Companies that do not innovate, that do not seek new customers or markets, tend to fall by the wayside in due course. Researchers (Prof. Clayton Christensen, for example) have found that doing the right thing for too long can lead to failure (think of Kodak). As Christensen says: ‘Doing the right thing is the wrong thing.’ Calling this the innovator’s dilemma, he points out that this ‘rears its head when…disruptive technology arises at the low end of the market.’

Companies now recognise  the necessity to innovate in order to grow, to compete and, increasingly, even to survive. However, such an acknowledgement of the value and need for innovation is not limited to companies: countries, too, have realised the importance of innovation. Nations also are now getting on to the innovation bandwagon. A large number of countries now have ministries of innovation and active programmes to promote innovation. Countries — as also states and cities within them — seek to encourage innovation and compete to create the facilitative ecosystem that will attract innovators and spur innovation.

India formally declared 2010-20 as the decade of innovation and set up the National Innovation Council. Based on its facilitation, many states in the country have created State Innovation Councils. Trade and industry bodies and academic institutions too have focused on innovation. Innovation funds have been started to provide early-stage capital to innovators, and there is a proposal to create Innovation Fellowships for students.

One example is India’s IT industry. Its success and phenomenal growth can be traced to an innovative business model, based on ‘outsourcing and offshoring’. In this, customers — particularly those in high-cost and talent-constrained countries like the US, the UK and Japan — outsource small or comprehensive work packages to IT companies in India. Such global supply chains, stretching across multiple countries, have long been common in manufacturing, but were rare for services. The ICT revolution provided the impetus for actually realizing the concept of ‘remote delivery’: services that could be rendered from a location far removed from the user or customer. This depends upon reliable and instantaneous transmission of data, at low cost, across continents. It was also facilitated by new technologies — both hardware and software — that made feasible such trans-shipping of work.

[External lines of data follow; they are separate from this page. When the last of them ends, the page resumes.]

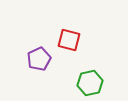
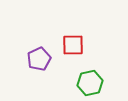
red square: moved 4 px right, 5 px down; rotated 15 degrees counterclockwise
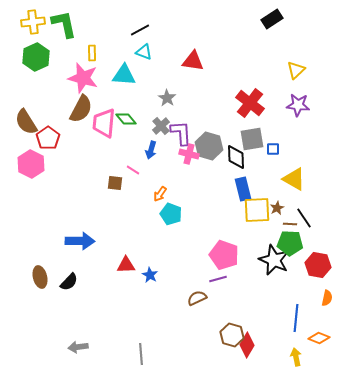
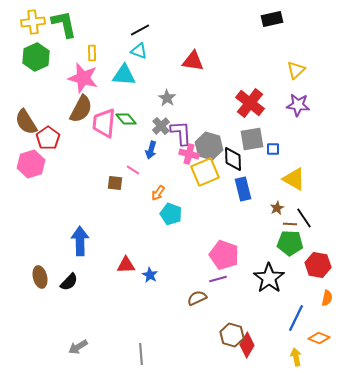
black rectangle at (272, 19): rotated 20 degrees clockwise
cyan triangle at (144, 52): moved 5 px left, 1 px up
black diamond at (236, 157): moved 3 px left, 2 px down
pink hexagon at (31, 164): rotated 16 degrees clockwise
orange arrow at (160, 194): moved 2 px left, 1 px up
yellow square at (257, 210): moved 52 px left, 38 px up; rotated 20 degrees counterclockwise
blue arrow at (80, 241): rotated 92 degrees counterclockwise
black star at (274, 260): moved 5 px left, 18 px down; rotated 12 degrees clockwise
blue line at (296, 318): rotated 20 degrees clockwise
gray arrow at (78, 347): rotated 24 degrees counterclockwise
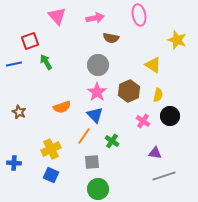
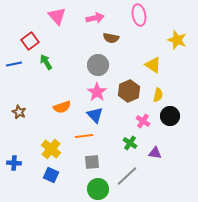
red square: rotated 18 degrees counterclockwise
orange line: rotated 48 degrees clockwise
green cross: moved 18 px right, 2 px down
yellow cross: rotated 24 degrees counterclockwise
gray line: moved 37 px left; rotated 25 degrees counterclockwise
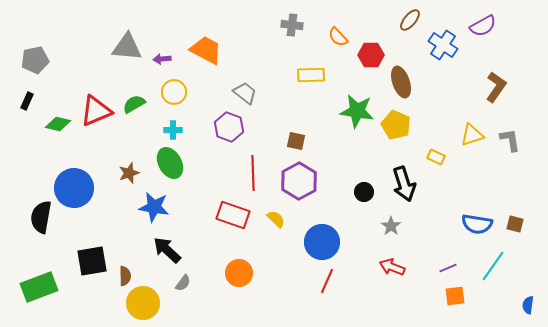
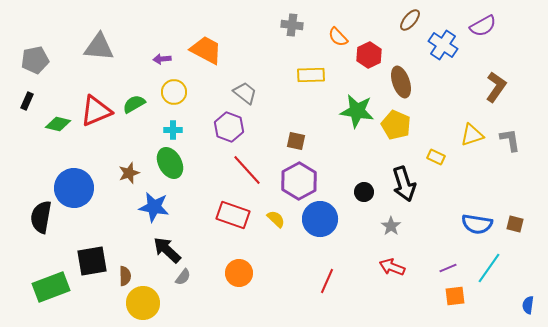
gray triangle at (127, 47): moved 28 px left
red hexagon at (371, 55): moved 2 px left; rotated 25 degrees counterclockwise
red line at (253, 173): moved 6 px left, 3 px up; rotated 40 degrees counterclockwise
blue circle at (322, 242): moved 2 px left, 23 px up
cyan line at (493, 266): moved 4 px left, 2 px down
gray semicircle at (183, 283): moved 6 px up
green rectangle at (39, 287): moved 12 px right
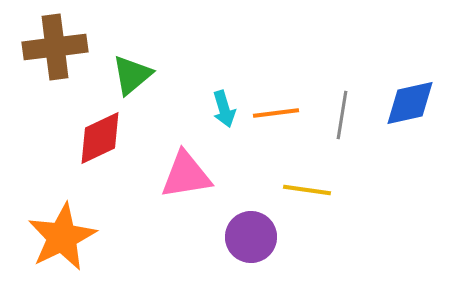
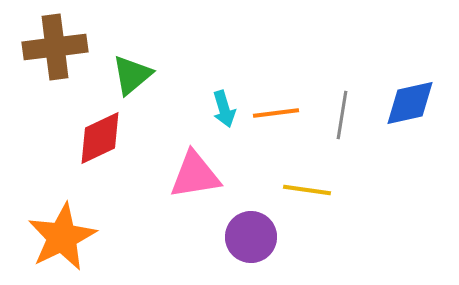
pink triangle: moved 9 px right
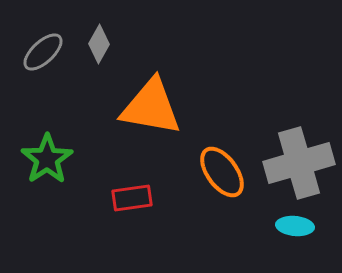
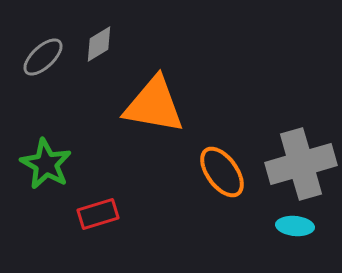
gray diamond: rotated 30 degrees clockwise
gray ellipse: moved 5 px down
orange triangle: moved 3 px right, 2 px up
green star: moved 1 px left, 5 px down; rotated 9 degrees counterclockwise
gray cross: moved 2 px right, 1 px down
red rectangle: moved 34 px left, 16 px down; rotated 9 degrees counterclockwise
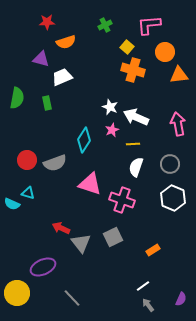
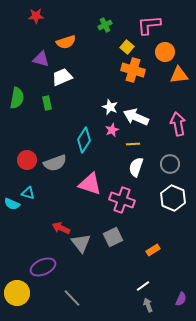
red star: moved 11 px left, 6 px up
gray arrow: rotated 16 degrees clockwise
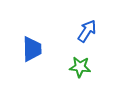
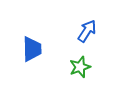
green star: rotated 25 degrees counterclockwise
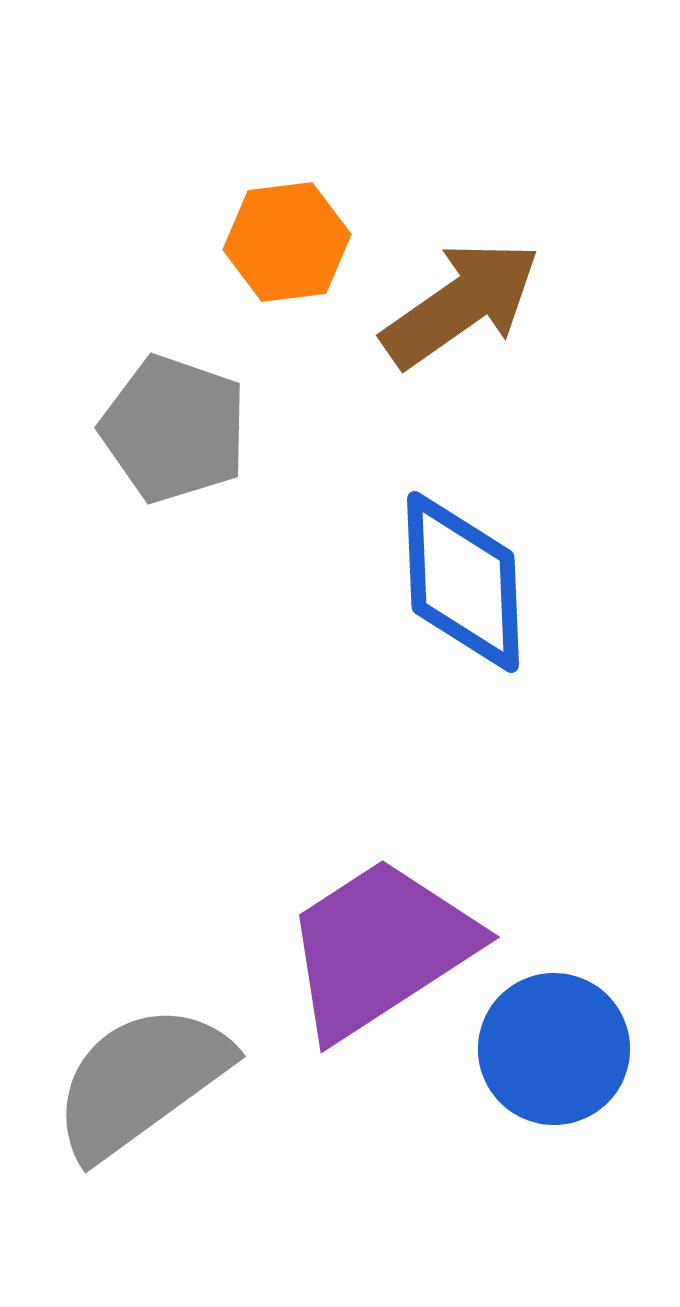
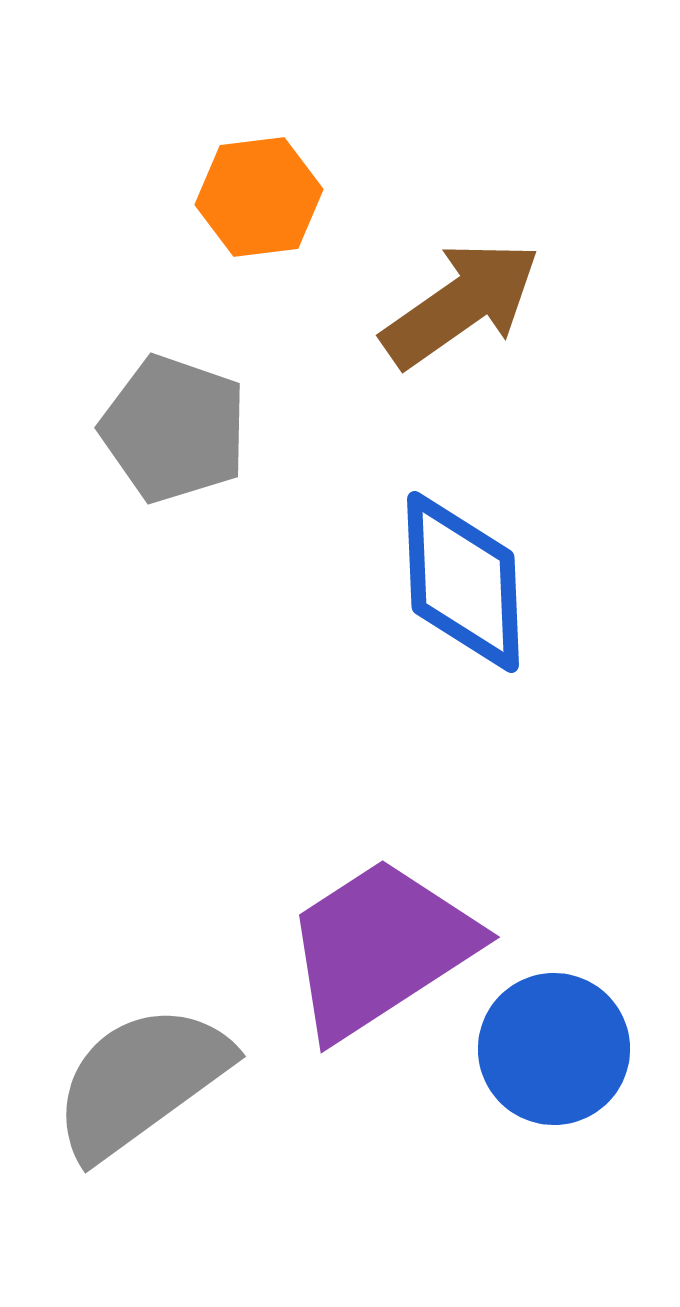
orange hexagon: moved 28 px left, 45 px up
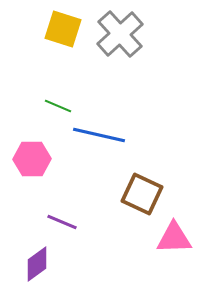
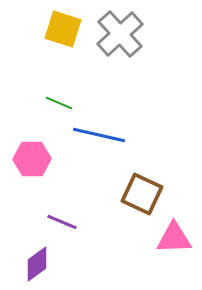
green line: moved 1 px right, 3 px up
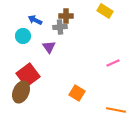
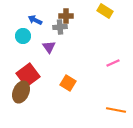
orange square: moved 9 px left, 10 px up
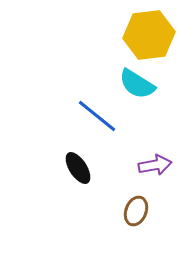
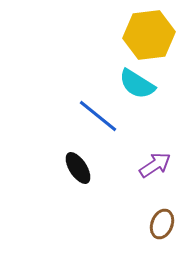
blue line: moved 1 px right
purple arrow: rotated 24 degrees counterclockwise
brown ellipse: moved 26 px right, 13 px down
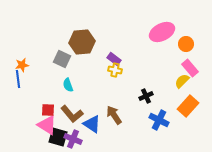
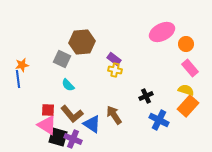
yellow semicircle: moved 4 px right, 9 px down; rotated 63 degrees clockwise
cyan semicircle: rotated 24 degrees counterclockwise
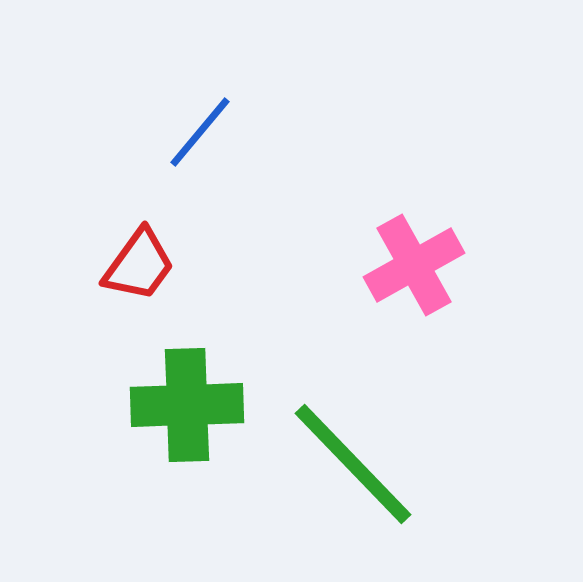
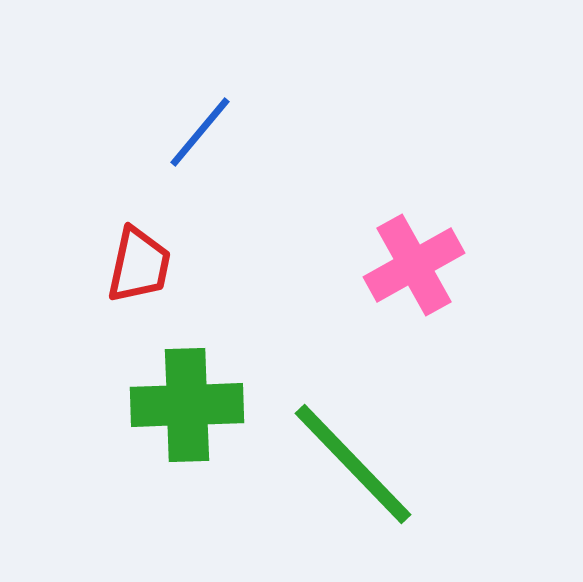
red trapezoid: rotated 24 degrees counterclockwise
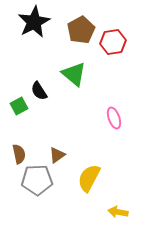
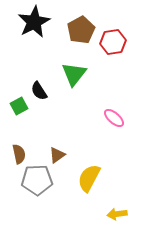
green triangle: rotated 28 degrees clockwise
pink ellipse: rotated 30 degrees counterclockwise
yellow arrow: moved 1 px left, 2 px down; rotated 18 degrees counterclockwise
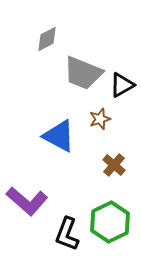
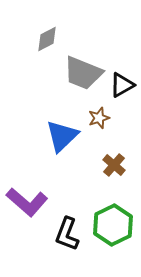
brown star: moved 1 px left, 1 px up
blue triangle: moved 3 px right; rotated 48 degrees clockwise
purple L-shape: moved 1 px down
green hexagon: moved 3 px right, 3 px down
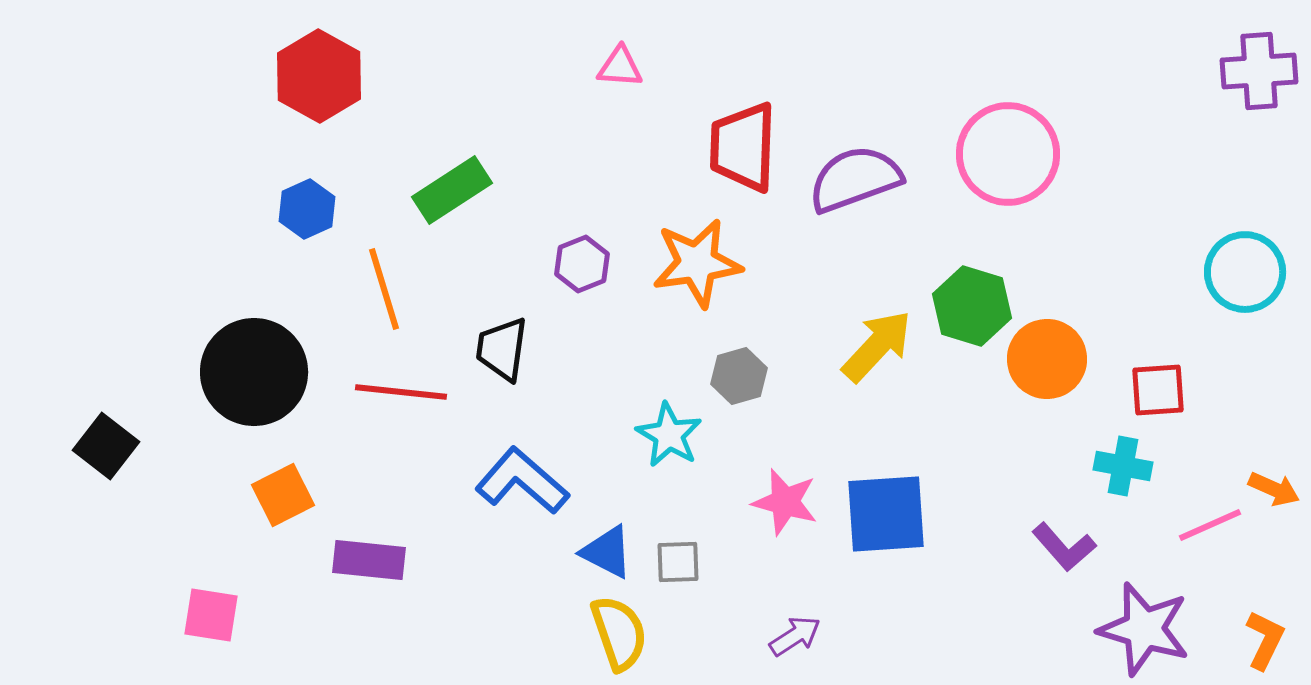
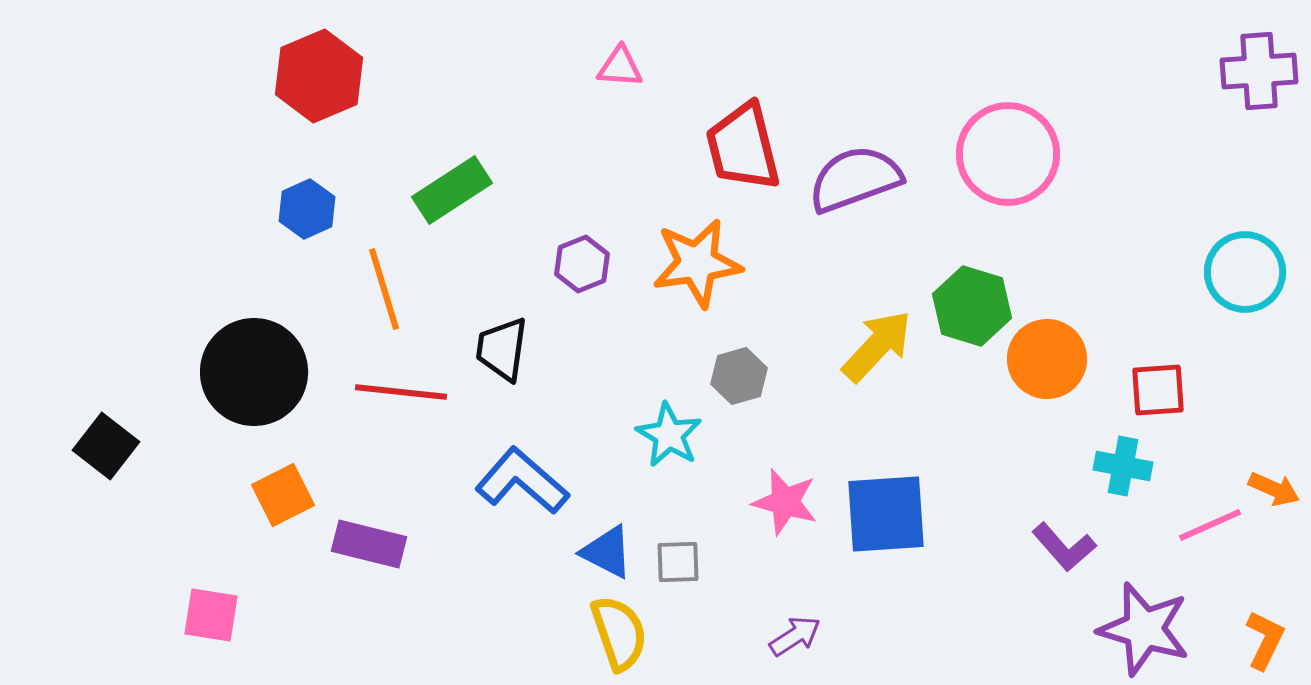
red hexagon: rotated 8 degrees clockwise
red trapezoid: rotated 16 degrees counterclockwise
purple rectangle: moved 16 px up; rotated 8 degrees clockwise
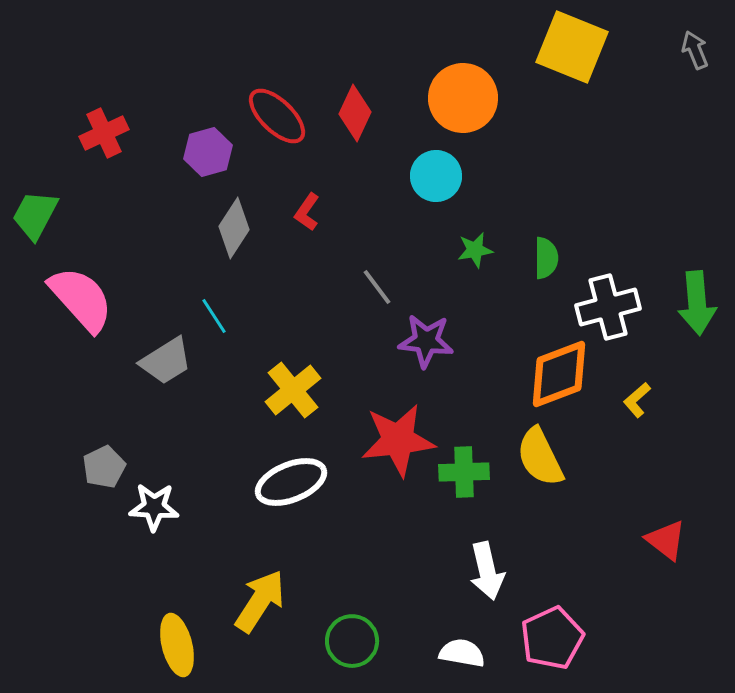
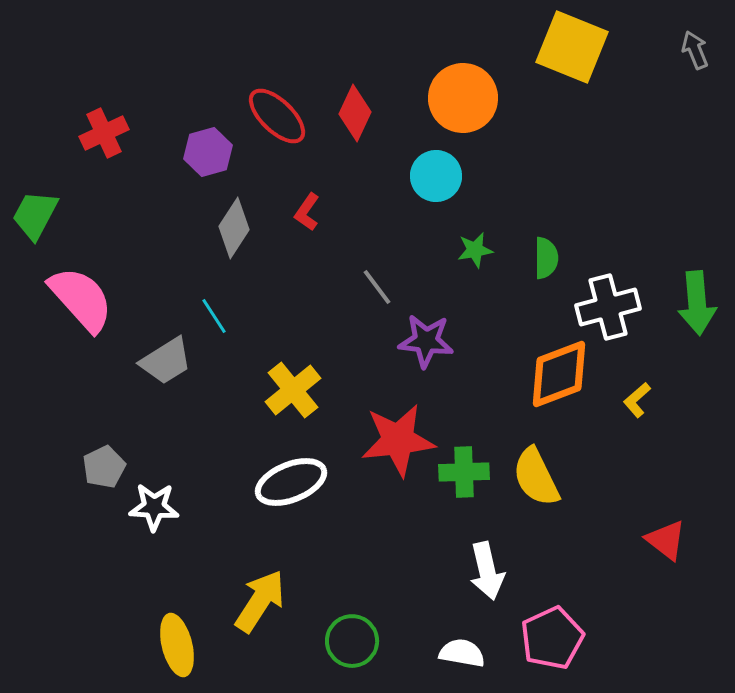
yellow semicircle: moved 4 px left, 20 px down
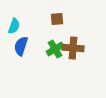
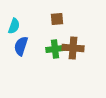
green cross: rotated 24 degrees clockwise
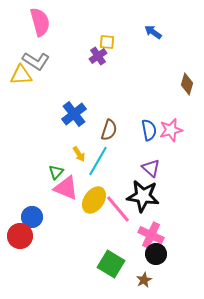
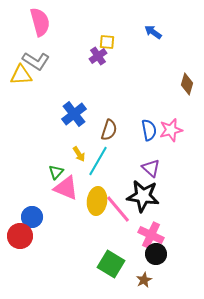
yellow ellipse: moved 3 px right, 1 px down; rotated 28 degrees counterclockwise
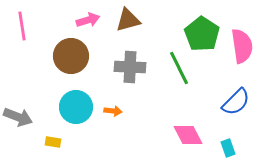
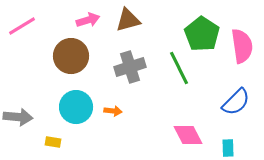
pink line: rotated 68 degrees clockwise
gray cross: rotated 20 degrees counterclockwise
gray arrow: rotated 16 degrees counterclockwise
cyan rectangle: rotated 18 degrees clockwise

Paul Samuelson, Nobel laureate, is famously reported to have said, ‘You cannot export a haircut.’ One would have thought that this was equally true for secretarial services. Yet, today, it is not uncommon for executives to have their secretaries sitting thousands of kilometers away, instead of being a few feet down the corridor. After all, practically everything — except bringing you coffee! — that can be done by a secretary sitting in your office can be done by someone in a different continent. All it needs is an excellent communication network, good computer software and the usual office equipment. Such an innovation was put into practice by OfficeTiger, amongst others.